The only beneficiaries of this militarization are both the corrupt Shiite Mullahs and Sunnite Sheiks, who find a pretext of “foreign enemy” to further curb their own people, and the US arms fabricators, close to Bush and Cheney, who will be pocketing colossal benefits at sale of weaponry to such states. The only state in the region which may use arms against other population is Israel.

The Bush administration has found a way to massively fill in both Israeli and Arab arsenals with destructive arms. It’s the same kind of logic as trying to put out a fire by pouring oil onto it. This provokes a new military race in a region which is already full of tension. The lucrative sales of the US military industry further weaken democratic movements, support military repressions, escalate arms races, exacerbate ongoing conflicts, be used to commit human rights abuses or support human rights abusers, and cause arms build-ups of the IRI.

IRI’s nuclear programmes and its support for terrorism provide the pretexts for the US to militarise the region. The 10-year business of weapons explains a pure lucrative goal rather than an immediate US aim of a new war in the region. The business can however be a demonstrative support for US Arab partners.

What concerns the previous rhetoric of democracy in the region, Bush administration has been considerably quiet for a long time about it, which used to be its miracle weapon against the malaise of an Islamic Arab world in which militant Islamism is fermenting. Now, delivery of weapons contradicts any “democracy” in the region.

Bush administration prefers to recognise that the term “democracy” is not an attractive word for the house of Saudi Wahhabi or the rich Sheiks of the Persian Gulf states. In this region, both allies and enemies of the US are doing nothing to promote democracy. The enemy of the US is the IRI, a brutal state which does not mind killing millions of people for its own survival. Among the Persian Gulf states, the biggest friend of the US is the house of Wahhabi, a corrupt house with a notorious reputation. Sunnite Islamic extremism and terrorism simply cannot be explained or understood without looking at the history and influence of Wahhabi Islam in the region.

One question posed by peace loving people and by concerned citizens is, why now?

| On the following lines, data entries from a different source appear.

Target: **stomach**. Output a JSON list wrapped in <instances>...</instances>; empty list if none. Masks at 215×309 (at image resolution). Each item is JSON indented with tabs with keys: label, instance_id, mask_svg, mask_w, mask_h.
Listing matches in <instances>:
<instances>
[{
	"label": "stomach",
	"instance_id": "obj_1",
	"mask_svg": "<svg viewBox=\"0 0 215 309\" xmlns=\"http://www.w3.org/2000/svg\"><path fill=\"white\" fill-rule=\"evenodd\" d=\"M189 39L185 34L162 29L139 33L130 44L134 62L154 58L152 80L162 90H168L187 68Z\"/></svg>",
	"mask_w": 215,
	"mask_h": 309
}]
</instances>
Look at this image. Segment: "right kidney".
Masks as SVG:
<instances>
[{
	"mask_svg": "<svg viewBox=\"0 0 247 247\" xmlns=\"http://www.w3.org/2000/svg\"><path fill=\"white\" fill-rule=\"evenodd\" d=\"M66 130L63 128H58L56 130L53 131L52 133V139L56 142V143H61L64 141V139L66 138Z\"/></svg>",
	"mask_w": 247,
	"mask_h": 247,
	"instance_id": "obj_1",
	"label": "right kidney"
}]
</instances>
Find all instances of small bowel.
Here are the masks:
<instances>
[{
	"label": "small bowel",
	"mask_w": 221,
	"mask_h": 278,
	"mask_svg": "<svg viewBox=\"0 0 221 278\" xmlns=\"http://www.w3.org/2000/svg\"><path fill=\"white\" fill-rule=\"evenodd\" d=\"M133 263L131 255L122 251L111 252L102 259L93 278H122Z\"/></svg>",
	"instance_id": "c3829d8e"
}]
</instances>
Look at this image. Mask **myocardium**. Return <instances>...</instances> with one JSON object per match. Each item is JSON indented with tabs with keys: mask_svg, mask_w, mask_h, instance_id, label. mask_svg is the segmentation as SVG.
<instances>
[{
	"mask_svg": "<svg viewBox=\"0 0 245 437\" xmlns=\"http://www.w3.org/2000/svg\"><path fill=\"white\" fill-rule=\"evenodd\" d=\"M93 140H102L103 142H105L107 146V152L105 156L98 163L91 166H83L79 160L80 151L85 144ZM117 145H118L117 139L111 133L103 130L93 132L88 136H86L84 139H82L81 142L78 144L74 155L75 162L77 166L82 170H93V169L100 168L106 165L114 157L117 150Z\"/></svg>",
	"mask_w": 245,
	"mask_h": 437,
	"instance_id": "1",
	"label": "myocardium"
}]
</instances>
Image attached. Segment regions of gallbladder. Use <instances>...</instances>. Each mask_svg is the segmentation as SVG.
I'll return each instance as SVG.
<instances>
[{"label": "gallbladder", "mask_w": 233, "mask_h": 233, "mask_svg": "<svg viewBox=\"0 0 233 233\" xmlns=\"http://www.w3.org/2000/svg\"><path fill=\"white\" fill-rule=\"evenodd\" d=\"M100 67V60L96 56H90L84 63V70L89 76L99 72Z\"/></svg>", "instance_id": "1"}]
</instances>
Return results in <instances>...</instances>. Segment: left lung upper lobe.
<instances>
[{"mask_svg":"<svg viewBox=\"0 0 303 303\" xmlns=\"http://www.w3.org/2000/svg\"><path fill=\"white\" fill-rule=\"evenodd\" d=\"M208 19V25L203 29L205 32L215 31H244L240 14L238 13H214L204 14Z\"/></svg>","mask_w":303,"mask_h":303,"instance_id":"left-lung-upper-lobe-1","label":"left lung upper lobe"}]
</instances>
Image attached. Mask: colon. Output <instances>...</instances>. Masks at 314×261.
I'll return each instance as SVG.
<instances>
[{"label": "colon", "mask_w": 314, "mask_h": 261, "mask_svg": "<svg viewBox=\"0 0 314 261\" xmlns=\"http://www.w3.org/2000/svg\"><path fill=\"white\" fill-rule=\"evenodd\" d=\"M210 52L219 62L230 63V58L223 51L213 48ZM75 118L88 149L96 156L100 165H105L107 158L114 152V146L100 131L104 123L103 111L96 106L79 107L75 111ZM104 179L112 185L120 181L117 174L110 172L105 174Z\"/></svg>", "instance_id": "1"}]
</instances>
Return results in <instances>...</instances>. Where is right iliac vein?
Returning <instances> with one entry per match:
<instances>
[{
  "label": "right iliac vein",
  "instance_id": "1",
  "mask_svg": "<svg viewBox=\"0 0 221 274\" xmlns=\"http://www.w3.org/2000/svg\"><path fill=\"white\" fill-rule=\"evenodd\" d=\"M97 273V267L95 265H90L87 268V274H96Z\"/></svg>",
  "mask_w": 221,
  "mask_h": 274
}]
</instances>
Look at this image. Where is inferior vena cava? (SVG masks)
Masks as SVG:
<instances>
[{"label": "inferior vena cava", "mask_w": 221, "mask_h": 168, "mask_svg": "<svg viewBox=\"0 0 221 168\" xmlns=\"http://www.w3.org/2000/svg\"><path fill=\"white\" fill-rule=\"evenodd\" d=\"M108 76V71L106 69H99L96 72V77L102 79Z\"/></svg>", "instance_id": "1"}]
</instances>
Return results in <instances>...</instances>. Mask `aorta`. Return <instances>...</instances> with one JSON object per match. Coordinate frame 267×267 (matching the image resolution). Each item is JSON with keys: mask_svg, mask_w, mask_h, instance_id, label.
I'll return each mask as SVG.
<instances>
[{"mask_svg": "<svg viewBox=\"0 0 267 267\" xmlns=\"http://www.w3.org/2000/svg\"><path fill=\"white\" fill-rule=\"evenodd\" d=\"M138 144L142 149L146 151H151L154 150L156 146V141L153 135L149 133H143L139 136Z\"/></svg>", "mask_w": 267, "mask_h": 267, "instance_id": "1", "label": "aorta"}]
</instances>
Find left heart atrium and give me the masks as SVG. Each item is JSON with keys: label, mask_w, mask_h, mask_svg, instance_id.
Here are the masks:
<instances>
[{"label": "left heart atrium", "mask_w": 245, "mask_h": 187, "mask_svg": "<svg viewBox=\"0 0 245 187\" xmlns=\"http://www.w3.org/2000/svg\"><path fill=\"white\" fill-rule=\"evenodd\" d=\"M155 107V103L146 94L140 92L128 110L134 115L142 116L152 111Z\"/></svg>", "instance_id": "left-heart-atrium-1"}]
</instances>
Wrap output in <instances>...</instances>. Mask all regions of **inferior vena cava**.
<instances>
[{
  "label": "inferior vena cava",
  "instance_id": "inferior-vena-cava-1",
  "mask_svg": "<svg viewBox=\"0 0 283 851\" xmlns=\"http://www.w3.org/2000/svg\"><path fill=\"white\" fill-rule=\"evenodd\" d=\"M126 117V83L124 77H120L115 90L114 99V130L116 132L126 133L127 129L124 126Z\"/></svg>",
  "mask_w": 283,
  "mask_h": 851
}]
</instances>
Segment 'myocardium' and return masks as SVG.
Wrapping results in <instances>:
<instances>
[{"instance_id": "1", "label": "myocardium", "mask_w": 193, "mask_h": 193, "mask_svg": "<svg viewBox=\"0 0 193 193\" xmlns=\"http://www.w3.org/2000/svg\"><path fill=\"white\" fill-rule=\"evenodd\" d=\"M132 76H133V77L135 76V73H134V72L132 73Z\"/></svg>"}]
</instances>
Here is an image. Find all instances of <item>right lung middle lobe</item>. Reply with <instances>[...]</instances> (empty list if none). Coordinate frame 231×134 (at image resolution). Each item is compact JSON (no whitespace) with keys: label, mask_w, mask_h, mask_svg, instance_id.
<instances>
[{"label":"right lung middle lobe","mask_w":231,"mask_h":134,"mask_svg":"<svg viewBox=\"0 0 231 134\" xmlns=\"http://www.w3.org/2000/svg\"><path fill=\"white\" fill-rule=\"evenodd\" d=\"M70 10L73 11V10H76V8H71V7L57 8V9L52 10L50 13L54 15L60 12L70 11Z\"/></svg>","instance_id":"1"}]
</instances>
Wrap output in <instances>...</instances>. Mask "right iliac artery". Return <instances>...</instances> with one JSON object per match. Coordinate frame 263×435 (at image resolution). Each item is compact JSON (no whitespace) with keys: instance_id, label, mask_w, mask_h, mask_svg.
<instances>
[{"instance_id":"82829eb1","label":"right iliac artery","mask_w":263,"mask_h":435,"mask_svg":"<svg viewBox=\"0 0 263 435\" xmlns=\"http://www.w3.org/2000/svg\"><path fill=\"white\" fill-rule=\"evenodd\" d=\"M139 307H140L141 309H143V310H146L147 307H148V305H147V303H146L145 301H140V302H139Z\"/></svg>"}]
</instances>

Why is a lame duck President seeking to gain more militarization in the region?

One answer may be the fact that after having toppled the Taliban in Afghanistan and Saddam Hussein in Iraq, Bush administration is now trying to control the rest of “moderate” Islamic world in the region. Their militarization does not necessarily mean a threat of military strikes on the IRI. US hegemony in the region is only possible when Bush can maintain links with the “moderate” allies by keeping the status quo with the IRI. It is to keep the IRI in perpetual check. Therefore for the Bush administration, the deals have, beside lucrative reasons, several geopolitical consequences:

– It increases Israel’s security — since Israel is in peace with Egypt and not in conflict with Saudi Arabia and Persian Gulf countries, it is the biggest beneficial of the deals.

– It establishes long military race between oil Arab countries from one side and the IRI from the other side.

– It reinforces US hegemony by reducing the influence of the concurrent powers of China, Russia, and the EU in the region. In this perspective, Bush plans to coerce the “moderate” Arab countries to align themselves with the neo-conservative agenda of the present US hegemony.

Chinese influence in the Middle East has grown in the past decade. With the goal of securing oil and gas to fuel China’s economic growth, the Chinese government has actively cultivated its relations with the oil-rich Middle East, especially Iran and Saudi Arabia. China and Russia have also lucrative weapons deals with Saudi Arabia.

For Bush administration, these above points seem the main priorities. Therefore, its increasing military cooperation with a series of client countries in the region must guarantee both economic and geopolitical interests of the US and its regional base, Israel.

In fact, under the Bush administration, the Middle East is caught in a vicious cycle; it has become more insecure and explosive. While the region needs peace and democratisation, extremism, terrorism and political Islam, have their ground to emerge stronger than before.